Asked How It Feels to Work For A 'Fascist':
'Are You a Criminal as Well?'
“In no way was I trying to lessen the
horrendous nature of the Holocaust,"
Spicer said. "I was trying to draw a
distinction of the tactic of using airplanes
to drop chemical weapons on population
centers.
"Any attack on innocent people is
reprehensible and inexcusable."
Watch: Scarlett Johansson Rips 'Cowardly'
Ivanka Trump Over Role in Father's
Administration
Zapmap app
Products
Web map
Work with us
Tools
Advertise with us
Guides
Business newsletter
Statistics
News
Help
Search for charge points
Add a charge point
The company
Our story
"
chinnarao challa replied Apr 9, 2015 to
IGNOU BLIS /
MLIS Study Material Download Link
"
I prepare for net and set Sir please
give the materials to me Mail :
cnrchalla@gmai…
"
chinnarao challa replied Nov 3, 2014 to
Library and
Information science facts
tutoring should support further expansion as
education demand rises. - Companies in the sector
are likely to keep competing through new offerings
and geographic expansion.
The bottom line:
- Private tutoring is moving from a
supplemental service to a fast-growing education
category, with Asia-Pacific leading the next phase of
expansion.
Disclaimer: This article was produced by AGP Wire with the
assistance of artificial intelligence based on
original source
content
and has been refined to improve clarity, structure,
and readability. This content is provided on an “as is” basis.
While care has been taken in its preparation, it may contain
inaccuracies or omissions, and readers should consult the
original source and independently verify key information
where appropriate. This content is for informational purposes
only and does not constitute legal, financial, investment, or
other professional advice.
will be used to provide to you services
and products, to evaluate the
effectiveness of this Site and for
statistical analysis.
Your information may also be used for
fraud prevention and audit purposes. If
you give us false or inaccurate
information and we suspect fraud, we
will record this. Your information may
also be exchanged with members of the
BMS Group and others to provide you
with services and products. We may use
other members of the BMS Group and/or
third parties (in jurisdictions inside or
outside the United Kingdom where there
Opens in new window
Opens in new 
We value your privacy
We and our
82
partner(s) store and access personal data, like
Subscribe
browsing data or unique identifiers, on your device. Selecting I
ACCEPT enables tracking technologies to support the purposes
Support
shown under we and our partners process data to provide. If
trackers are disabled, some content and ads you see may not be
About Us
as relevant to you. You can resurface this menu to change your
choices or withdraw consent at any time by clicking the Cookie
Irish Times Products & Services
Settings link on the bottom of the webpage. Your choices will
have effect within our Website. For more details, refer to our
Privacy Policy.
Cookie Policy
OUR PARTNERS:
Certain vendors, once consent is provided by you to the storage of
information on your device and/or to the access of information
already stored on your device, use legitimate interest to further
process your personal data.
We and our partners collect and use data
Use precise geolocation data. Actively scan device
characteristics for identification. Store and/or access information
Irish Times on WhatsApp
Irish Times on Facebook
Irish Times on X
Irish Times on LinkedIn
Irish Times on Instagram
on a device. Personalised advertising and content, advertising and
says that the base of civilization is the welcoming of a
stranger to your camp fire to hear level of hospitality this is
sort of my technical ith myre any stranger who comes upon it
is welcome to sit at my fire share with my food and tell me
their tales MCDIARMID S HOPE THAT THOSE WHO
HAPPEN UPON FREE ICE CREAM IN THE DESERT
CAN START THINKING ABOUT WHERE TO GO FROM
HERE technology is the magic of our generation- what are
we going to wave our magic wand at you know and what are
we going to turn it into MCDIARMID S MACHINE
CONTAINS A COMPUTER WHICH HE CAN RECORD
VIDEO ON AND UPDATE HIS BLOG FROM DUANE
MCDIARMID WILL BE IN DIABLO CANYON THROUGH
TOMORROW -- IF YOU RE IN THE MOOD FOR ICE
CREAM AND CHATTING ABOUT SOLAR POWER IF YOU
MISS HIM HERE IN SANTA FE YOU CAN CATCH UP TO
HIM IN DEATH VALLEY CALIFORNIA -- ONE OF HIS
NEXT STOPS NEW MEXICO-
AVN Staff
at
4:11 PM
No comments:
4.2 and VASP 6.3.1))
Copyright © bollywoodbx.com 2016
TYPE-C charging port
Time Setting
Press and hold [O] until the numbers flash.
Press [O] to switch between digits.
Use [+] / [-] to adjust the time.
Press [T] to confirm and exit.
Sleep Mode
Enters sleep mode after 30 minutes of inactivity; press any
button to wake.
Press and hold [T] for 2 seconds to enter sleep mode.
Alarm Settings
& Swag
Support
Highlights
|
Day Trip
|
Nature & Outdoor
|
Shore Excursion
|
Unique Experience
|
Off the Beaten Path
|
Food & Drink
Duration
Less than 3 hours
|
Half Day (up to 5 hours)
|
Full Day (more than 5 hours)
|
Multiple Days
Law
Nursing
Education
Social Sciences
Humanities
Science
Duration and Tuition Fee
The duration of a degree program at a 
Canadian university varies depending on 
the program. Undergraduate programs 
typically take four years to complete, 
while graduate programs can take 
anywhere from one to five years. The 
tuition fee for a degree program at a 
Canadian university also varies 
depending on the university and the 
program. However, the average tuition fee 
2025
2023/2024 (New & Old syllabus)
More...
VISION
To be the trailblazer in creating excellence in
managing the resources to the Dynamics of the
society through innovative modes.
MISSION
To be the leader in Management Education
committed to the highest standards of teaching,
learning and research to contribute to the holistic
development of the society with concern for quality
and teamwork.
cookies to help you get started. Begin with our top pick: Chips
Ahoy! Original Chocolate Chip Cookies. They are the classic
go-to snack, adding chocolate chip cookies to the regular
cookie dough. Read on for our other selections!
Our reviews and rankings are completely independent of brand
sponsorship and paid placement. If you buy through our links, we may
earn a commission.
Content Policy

» **Your goal**: Find the line with "Use precise geolocation" in the entries above. Retype it and each line after it, exactly, through the line with "Time Setting", and stop there.

» **Task result**:
Use precise geolocation data. Actively scan device
characteristics for identification. Store and/or access information
Irish Times on WhatsApp
Irish Times on Facebook
Irish Times on X
Irish Times on LinkedIn
Irish Times on Instagram
on a device. Personalised advertising and content, advertising and
says that the base of civilization is the welcoming of a
stranger to your camp fire to hear level of hospitality this is
sort of my technical ith myre any stranger who comes upon it
is welcome to sit at my fire share with my food and tell me
their tales MCDIARMID S HOPE THAT THOSE WHO
HAPPEN UPON FREE ICE CREAM IN THE DESERT
CAN START THINKING ABOUT WHERE TO GO FROM
HERE technology is the magic of our generation- what are
we going to wave our magic wand at you know and what are
we going to turn it into MCDIARMID S MACHINE
CONTAINS A COMPUTER WHICH HE CAN RECORD
VIDEO ON AND UPDATE HIS BLOG FROM DUANE
MCDIARMID WILL BE IN DIABLO CANYON THROUGH
TOMORROW -- IF YOU RE IN THE MOOD FOR ICE
CREAM AND CHATTING ABOUT SOLAR POWER IF YOU
MISS HIM HERE IN SANTA FE YOU CAN CATCH UP TO
HIM IN DEATH VALLEY CALIFORNIA -- ONE OF HIS
NEXT STOPS NEW MEXICO-
AVN Staff
at
4:11 PM
No comments:
4.2 and VASP 6.3.1))
Copyright © bollywoodbx.com 2016
TYPE-C charging port
Time Setting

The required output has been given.